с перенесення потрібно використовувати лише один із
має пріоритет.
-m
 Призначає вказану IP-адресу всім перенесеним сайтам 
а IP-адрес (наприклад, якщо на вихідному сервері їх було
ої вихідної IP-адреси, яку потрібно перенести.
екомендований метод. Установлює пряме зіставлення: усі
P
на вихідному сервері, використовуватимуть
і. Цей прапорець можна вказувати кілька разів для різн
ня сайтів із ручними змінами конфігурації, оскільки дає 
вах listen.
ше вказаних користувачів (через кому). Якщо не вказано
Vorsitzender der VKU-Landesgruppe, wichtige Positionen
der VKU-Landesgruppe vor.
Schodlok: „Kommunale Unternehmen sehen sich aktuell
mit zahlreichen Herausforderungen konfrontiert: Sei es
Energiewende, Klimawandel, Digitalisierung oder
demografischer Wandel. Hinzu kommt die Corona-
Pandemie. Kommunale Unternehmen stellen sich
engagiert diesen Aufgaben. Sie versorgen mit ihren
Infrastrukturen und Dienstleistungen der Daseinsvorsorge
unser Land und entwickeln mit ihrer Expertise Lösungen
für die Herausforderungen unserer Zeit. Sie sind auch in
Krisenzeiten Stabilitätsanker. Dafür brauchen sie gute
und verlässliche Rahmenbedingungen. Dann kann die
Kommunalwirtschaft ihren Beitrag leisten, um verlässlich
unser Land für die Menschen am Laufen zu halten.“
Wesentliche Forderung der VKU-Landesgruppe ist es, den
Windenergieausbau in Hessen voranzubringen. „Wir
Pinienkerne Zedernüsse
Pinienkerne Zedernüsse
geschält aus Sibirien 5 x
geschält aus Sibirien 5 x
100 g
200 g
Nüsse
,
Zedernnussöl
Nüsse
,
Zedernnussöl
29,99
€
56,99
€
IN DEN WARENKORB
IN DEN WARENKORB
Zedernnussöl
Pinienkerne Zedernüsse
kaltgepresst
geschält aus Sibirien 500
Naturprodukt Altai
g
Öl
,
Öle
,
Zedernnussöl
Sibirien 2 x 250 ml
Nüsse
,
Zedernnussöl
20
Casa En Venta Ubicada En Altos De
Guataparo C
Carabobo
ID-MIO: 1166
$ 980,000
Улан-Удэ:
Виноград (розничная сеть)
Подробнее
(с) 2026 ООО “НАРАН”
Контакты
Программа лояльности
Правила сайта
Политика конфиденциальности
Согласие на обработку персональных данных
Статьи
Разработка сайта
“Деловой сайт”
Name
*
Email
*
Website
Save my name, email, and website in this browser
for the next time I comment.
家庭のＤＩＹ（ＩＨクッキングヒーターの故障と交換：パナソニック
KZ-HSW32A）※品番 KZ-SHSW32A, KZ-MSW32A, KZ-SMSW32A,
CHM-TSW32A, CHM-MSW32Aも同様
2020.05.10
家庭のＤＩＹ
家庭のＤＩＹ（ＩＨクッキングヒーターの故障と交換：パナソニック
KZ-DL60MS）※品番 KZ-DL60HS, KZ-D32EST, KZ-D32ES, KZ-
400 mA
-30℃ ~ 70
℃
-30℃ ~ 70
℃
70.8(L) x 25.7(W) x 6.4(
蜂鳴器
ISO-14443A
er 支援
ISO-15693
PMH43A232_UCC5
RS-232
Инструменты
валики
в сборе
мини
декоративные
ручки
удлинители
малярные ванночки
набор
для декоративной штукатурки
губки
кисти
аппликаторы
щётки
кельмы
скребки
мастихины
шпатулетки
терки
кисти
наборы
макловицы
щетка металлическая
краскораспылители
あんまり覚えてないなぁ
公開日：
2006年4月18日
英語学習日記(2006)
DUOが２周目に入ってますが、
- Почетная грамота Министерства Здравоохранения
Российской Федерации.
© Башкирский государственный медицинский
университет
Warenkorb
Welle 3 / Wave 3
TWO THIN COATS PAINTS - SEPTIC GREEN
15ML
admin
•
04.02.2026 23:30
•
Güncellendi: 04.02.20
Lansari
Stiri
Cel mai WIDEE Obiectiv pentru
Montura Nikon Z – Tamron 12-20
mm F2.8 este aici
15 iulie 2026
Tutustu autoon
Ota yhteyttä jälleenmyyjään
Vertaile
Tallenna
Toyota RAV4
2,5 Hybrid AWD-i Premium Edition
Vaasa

^^^^^^^^^^^^^^^^

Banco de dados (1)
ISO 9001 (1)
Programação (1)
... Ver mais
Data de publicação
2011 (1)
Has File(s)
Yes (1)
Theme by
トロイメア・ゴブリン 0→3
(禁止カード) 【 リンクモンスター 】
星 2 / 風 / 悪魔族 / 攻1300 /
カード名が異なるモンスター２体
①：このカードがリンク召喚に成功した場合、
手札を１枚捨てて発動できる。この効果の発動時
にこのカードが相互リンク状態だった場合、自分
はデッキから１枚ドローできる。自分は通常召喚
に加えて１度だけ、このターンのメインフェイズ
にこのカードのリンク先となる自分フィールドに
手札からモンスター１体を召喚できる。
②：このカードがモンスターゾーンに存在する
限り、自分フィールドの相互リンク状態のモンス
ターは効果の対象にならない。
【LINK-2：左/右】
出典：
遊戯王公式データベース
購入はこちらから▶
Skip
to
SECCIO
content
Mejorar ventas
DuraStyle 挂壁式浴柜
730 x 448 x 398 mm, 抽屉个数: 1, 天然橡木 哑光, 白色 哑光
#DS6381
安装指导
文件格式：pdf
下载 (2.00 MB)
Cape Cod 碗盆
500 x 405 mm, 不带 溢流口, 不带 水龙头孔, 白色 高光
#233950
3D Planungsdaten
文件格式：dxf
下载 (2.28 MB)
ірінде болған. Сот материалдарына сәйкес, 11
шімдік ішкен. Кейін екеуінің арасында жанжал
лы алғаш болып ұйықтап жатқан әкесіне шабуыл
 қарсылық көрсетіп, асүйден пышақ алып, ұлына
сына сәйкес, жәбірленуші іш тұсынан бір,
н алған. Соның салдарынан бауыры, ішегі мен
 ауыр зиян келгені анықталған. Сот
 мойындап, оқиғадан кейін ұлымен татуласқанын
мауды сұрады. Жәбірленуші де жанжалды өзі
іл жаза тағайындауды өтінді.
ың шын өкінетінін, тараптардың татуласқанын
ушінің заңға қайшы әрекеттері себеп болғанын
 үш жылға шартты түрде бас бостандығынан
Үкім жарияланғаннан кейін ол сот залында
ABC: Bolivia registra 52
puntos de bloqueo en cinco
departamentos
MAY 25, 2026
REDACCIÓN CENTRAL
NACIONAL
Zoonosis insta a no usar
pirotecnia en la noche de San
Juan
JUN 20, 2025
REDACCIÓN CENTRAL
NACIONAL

^^^^^^^^^^^^^^^^

- [PROBLEM STATEMENT]:
Only the lines above starting at the line that holds "с перенесення потрібно" and ending at the line that holds "вах listen." are to be repeated, exactly and in full.

- [RESULT BELOW]:
с перенесення потрібно використовувати лише один із
має пріоритет.
-m
 Призначає вказану IP-адресу всім перенесеним сайтам 
а IP-адрес (наприклад, якщо на вихідному сервері їх було
ої вихідної IP-адреси, яку потрібно перенести.
екомендований метод. Установлює пряме зіставлення: усі
P
на вихідному сервері, використовуватимуть
і. Цей прапорець можна вказувати кілька разів для різн
ня сайтів із ручними змінами конфігурації, оскільки дає 
вах listen.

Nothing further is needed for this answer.